Źródło fot. Midjourney.

i

Sauna obowiązkowa

Tak z początku prezentowała się sprawa, którą nagłośnił Adrian Chmielarz na Facebooku. Z konwersacji, która miała miejsce między scenarzystką Aleksandrą Wolną a Jackiem Piórkowskim (szefem Spectrum Studios) wynikało, że – pracownice, nazwane przez niego „jego dziewczynami od narracji” udały się z nim do sauny w celu stworzenia „niesamowitej” koncepcji scenariusza (proof of concept). Sama oferta pracy na LinkedIn miała zawierać wymóg „nagich sesji w saunie”.

Wpis Chmielarza jest dość dosadny.Źródło: Adrian Chmielarz / Facebook.

By było jeszcze ciekawiej, wspomniana przez Piórkowskiego scenarzystka Magdalena Kucenty, z którą mają się kontaktować kandydaci w sprawie zadania rekrutacyjnego, wcale nie pracuje w studiu. Jak się bowiem okazuje, twórca był tylko jej uczniem na kursie projektowania narracji i to w ramach tych zajęć Kucenty doradziła mu co do jego projektu.

Co więcej, Piórkowski odsyłał zainteresowanych pracą do niej, mimo że Kucenty jeszcze nie odpowiedziała na jego prośbę w tej sprawie (jako że rzadko korzysta z mediów społecznościowych). Dopiero teraz, po wiadomościach od dwóch kandydatów, scenarzystka dowiedziała się o całej sprawie (via Natalia Wylezińska w serwisie X).

Aktualizacja: Magdalena Kuncety opublikowała oświadczenie na Facebooku, w którym raz jeszcze potwierdziła, że nie była świadoma działań Jacka Piórkowskiego i „szastania jej nazwiskiem” bez jej zgody.

Oświadczenie Magdaleny Kuncety.Źródło: Magdalena Kuncenty / Facebook.

Saunamistrzyni

Po tym, jak sprawa przebiła się do mainstreamu, poprosiliśmy o komentarz zarówno Piórkowskiego, jak i Aleksandrę Wolną (która jest wieloletnią współpracowniczką GRYOnline). Szef Spectrum Studios poinformował, że około godziny 12-13 powinien pojawić się filmik odnoszący się do sprawy. W międzyczasie twórca podzielił się swoją rozmową ze scenarzystką.

Piórkowski twierdzi, że choć faktycznie wizyty w saunie były obowiązkowe, to nie było ani wymogu „bycia w saunie nago, ani bycia w niej z szefem”. Faktycznie, w opisie ofert pracy nie ma wzmianki o „nagich” lub grupowych sesjach (via serwis LinkedIn) – choć jak wskazuje poniższy screen, nagość wydaje się nie do uniknięcia.

Skąd w ogóle taki, wydawałoby się, absurdalny wymóg?

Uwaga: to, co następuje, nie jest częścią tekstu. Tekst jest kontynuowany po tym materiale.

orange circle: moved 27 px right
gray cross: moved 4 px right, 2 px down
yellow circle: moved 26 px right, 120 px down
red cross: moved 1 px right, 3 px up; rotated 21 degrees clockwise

To akurat wyjaśnia już ogłoszenie opublikowane w serwisie LinkedIn, jak również krótkie podsumowanie projektu przez Piórkowskiego. Project Temple to bowiem gra o młodej kobiecie ze złamanym sercem, która zaczyna trening saunamistrza (saunamaster).

Źródło: Jacek Piórkowski.

Źródło: Jacek Piórkowski.

Jak łatwo zgadnąć, wszelkie aktywności związane z sauną będą więc kluczową kwestią w tej fabularnej produkcji, a nagość również ma być środkiem narracji. Stąd właśnie konieczność „rozumienia produktu” przez zespół, czyli – krótko mówiąc – obowiązkowe wizyty w saunie. (Na marginesie: zastanowić się można, czy tworząc militarną strzelankę deweloper oczekiwałby, że jego pracownicy pójdą na front).

Czający się twórca

Piórkowski nie odniósł się jeszcze do innych kwestii, w tym tej, jakoby to on nawiązał kontakt z Aleksandrą Wolną. Scenarzystka twierdzi, że podobne oferty od szefa Spectrum Studios miało otrzymać co najmniej kilka innych osób, również poszkodowanych w aferze z All in! Games.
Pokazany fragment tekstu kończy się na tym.